By John Sykes
From Larry Miller in The Church Ought To...
How often have we heard someone pontificate on what “the church” should do, or be… or what “the church” should not do or be? Perhaps we have even done it ourselves. Such words are similar to pronouncements, like “There ought to be a law”, of “Someone should do something about…” In each case, the speaker is telling us that he has a problem with something and somebody else should take the responsibility for fixing it.
There are times when this is actually the case, like when we believe that someone should have been looking out for the Americans in Benghazi. Most of us had no control over that situation. Other times, these are just the rantings of the armchair quarterbacks observing the political and economic games. However, in the case of “the church”, this is much less often the case.
This may become more clear if we look at what “the church” really is. Obviously, it is not the edifice. The denomination is not “the church”. Neither is the pastor or priest. All of these are important and serve a function, but they are not “the church”. So what is “the church”?
I Peter 2:4-5 tells us:
As you come to him, a living stone rejected by men but in the sight of God chosen and precious, you yourselves like living stones are being built up as a spiritual house, to be a holy priesthood, to offer spiritual sacrifices acceptable to God through Jesus Christ. (ESV)
We are “the church”! Those who look to Jesus as our Savior are “the church”. Each one of us has a role to play, and all are important, not just the visible ones. When we say “the church” should be more involved in the world around us, are we not saying we should be more involved in the world around us?
The corollary to this is that those who do not look to Jesus are NOT “the church”. What this means is that they have nothing to say about what “the church” does or should be. Their claims that “the church” should change with the times and accept homosexuality and the slaughter of millions of unborn infants in the name of convenience, has absolutely no goal, other than to make “the church” more like the rest of the world. These efforts do not come from our Creator.
This is pretty much the ultimate disrespect coming from those pushing their touted virtues of tolerance and diversity. For the secular progressives who say diversity is important, they are attempting to eliminate from the diverse spectrum, opinions they do not wish to deal with. They have no authority, moral or otherwise, to tell those who follow the Bible that they must have allegiance to another source of values whether it is academia, pop culture or government.

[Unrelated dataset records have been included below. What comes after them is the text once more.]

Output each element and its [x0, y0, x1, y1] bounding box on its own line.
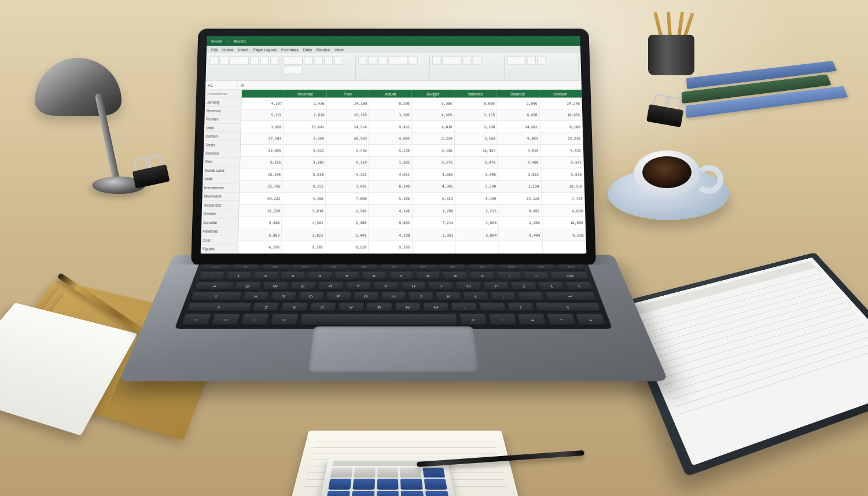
cell[interactable]: 2,828 — [284, 109, 327, 120]
cell[interactable]: 5,032 — [540, 145, 584, 156]
column-header[interactable]: Variance — [454, 90, 497, 97]
cell[interactable]: 7,729 — [542, 193, 585, 204]
menu-formulas[interactable]: Formulas — [281, 47, 299, 52]
cell[interactable]: 2,308 — [455, 181, 498, 192]
cell[interactable]: 2,846 — [497, 98, 540, 109]
menu-home[interactable]: Home — [222, 47, 234, 52]
cell[interactable]: 4,603 — [369, 133, 412, 145]
cell[interactable]: 5,804 — [455, 229, 499, 241]
cell[interactable]: 9,219 — [326, 157, 369, 168]
table-row[interactable]: 39,3205,0102,5494,1463,2002,2139,0874,65… — [239, 205, 585, 217]
column-header[interactable]: Division — [539, 90, 582, 97]
cell[interactable]: 18,019 — [541, 181, 584, 192]
table-row[interactable]: 25,7069,3511,0018,1404,3012,3082,10418,0… — [240, 181, 584, 193]
column-header[interactable]: Budget — [412, 90, 454, 97]
table-row[interactable]: 3,95870,64254,5249,4156,0185,19824,0928,… — [241, 121, 583, 133]
cell[interactable]: 4,301 — [282, 217, 325, 229]
cell[interactable]: 2,135 — [454, 109, 497, 120]
table-body[interactable]: 4,3072,43624,1008,1905,3065,0892,84624,2… — [238, 98, 587, 254]
column-header[interactable]: Actual — [369, 90, 411, 97]
cell[interactable]: 7,214 — [412, 217, 455, 229]
cell[interactable]: 5,306 — [412, 98, 455, 109]
cell[interactable]: 3,023 — [282, 229, 325, 241]
row-label[interactable]: Investments — [203, 183, 240, 192]
spreadsheet-grid[interactable]: Transactional JanuaryRevenueRentalsOrbit… — [201, 90, 587, 253]
cell[interactable]: 5,010 — [282, 205, 326, 216]
cell[interactable]: 1,998 — [455, 217, 499, 229]
cell[interactable]: 5,089 — [454, 98, 497, 109]
cell[interactable]: 3,366 — [282, 193, 326, 204]
row-label[interactable]: Durban — [204, 132, 240, 141]
cell[interactable]: 9,534 — [326, 145, 369, 156]
cell[interactable]: 2,104 — [498, 181, 542, 192]
cell[interactable]: 54,524 — [326, 121, 369, 132]
cell[interactable]: 9,802 — [369, 217, 412, 229]
cell[interactable]: 4,301 — [412, 181, 455, 192]
cell[interactable]: 2,298 — [499, 217, 542, 229]
cell[interactable]: 23,128 — [498, 193, 542, 204]
cell[interactable]: 6,323 — [412, 193, 455, 204]
cell[interactable]: 3,958 — [241, 121, 284, 132]
menu-page-layout[interactable]: Page Layout — [253, 47, 277, 52]
cell[interactable]: 2,445 — [325, 229, 369, 241]
cell[interactable]: 9,803 — [498, 133, 540, 145]
menu-review[interactable]: Review — [317, 47, 330, 52]
cell[interactable]: 2,549 — [326, 205, 369, 216]
cell[interactable]: 1,302 — [369, 157, 412, 168]
cell[interactable]: 18,656 — [539, 109, 582, 120]
row-label[interactable]: Nobile Land — [203, 167, 240, 175]
row-label[interactable]: Revenue — [205, 107, 241, 116]
cell[interactable] — [412, 241, 455, 253]
cell[interactable]: 9,022 — [284, 145, 326, 156]
row-label[interactable]: Auroride — [201, 218, 238, 227]
table-row[interactable]: 15,1085,5284,3224,0113,2631,4082,8135,81… — [240, 168, 584, 181]
cell[interactable]: 4,108 — [369, 229, 412, 241]
table-row[interactable]: 27,1435,10945,5434,6032,2293,1699,80322,… — [241, 133, 583, 145]
cell[interactable]: 9,460 — [498, 157, 541, 168]
row-label[interactable]: Units — [203, 175, 240, 183]
cell[interactable]: 5,109 — [284, 133, 326, 145]
cell[interactable]: 5,106 — [369, 193, 413, 204]
fx-icon[interactable]: fx — [238, 83, 248, 87]
table-row[interactable]: 4,2995,1859,1285,185 — [238, 241, 587, 253]
column-header[interactable]: Plan — [327, 90, 369, 97]
cell[interactable]: 9,128 — [325, 241, 369, 253]
cell[interactable]: 4,322 — [326, 168, 369, 180]
cell[interactable]: 5,185 — [369, 241, 412, 253]
cell[interactable]: 5,275 — [412, 157, 455, 168]
table-row[interactable]: 9,1653,5019,2191,3025,2755,0769,4609,322 — [240, 157, 584, 169]
cell[interactable]: 5,185 — [282, 241, 325, 253]
cell[interactable]: 25,706 — [240, 181, 283, 192]
menu-insert[interactable]: Insert — [238, 47, 248, 52]
cell[interactable]: 70,642 — [284, 121, 326, 132]
cell[interactable]: 4,011 — [369, 168, 412, 180]
cell[interactable]: 9,351 — [283, 181, 326, 192]
cell[interactable]: 4,146 — [369, 205, 412, 216]
cell[interactable]: 4,589 — [412, 109, 455, 120]
table-row[interactable]: 4,3072,43624,1008,1905,3065,0892,84624,2… — [241, 98, 582, 109]
row-label[interactable]: Totals — [204, 141, 240, 149]
cell[interactable]: 1,408 — [455, 168, 498, 180]
cell[interactable]: 5,963 — [238, 229, 282, 241]
cell[interactable]: 45,543 — [326, 133, 369, 145]
table-row[interactable]: 9,5864,3015,3009,8027,2141,9982,29818,03… — [239, 217, 586, 229]
cell[interactable]: 4,509 — [455, 193, 499, 204]
cell[interactable]: 2,213 — [455, 205, 499, 216]
column-header[interactable]: Balance — [496, 90, 539, 97]
cell[interactable]: 3,839 — [498, 145, 540, 156]
cell[interactable]: 3,200 — [412, 205, 455, 216]
cell[interactable]: 9,322 — [540, 157, 584, 168]
cell[interactable]: 2,391 — [412, 229, 455, 241]
cell[interactable]: 63,165 — [326, 109, 369, 120]
cell[interactable]: 3,501 — [283, 157, 326, 168]
cell[interactable]: 22,091 — [540, 133, 583, 145]
table-row[interactable]: 24,8099,0229,5345,2206,18624,3553,8395,0… — [240, 145, 583, 157]
row-label[interactable]: Rentals — [204, 115, 241, 124]
row-label[interactable]: Sine — [203, 158, 240, 167]
cell[interactable]: 24,092 — [497, 121, 540, 132]
cell[interactable]: 7,800 — [326, 193, 369, 204]
cell[interactable]: 9,586 — [239, 217, 282, 229]
cell[interactable]: 5,220 — [369, 145, 412, 156]
cell[interactable]: 5,528 — [283, 168, 326, 180]
cell[interactable]: 5,300 — [325, 217, 369, 229]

So is “the church” more responsible to the author of the Book, or the the 501c3 or c4 enforcers? Is the special tax status the controlling factor of a religious body, or is following Biblical principles of right and wrong? Could it be that now is the time for churches and other Christian based non-profits to forsake subservience to IRS observers? There may be consequences, but what does it profit a church if it gains the charitable exemption, but loses its soul in the process? Are we not told that the just shall live by faith… not by government edict?
To put this into perspective, these outside forces really can only inflict themselves on the organized structure. Let’s get back to what “the church” is. It is not the denomination or even the leadership. It is you and it is me. If “the church” should help the poor… we should help the poor. If “the church” should rise up against the killers of innocents, we should rise up against the killers of innocents. If “the church” should stand against immorality and injustice, should we not take up that stand?
It is not “the church” who will answer for its deeds and misdeeds, it is each one of us, individually, who will one day face our Creator to be rewarded or punished. So while we need to work together, we cannot pass the responsibility for our lives to the action or inaction of our particular manifestation of “the church”. It is there to show us the way to salvation, to teach us right from wrong, and to teach us how to live.
It is up to us to act, not chatter or bellyache.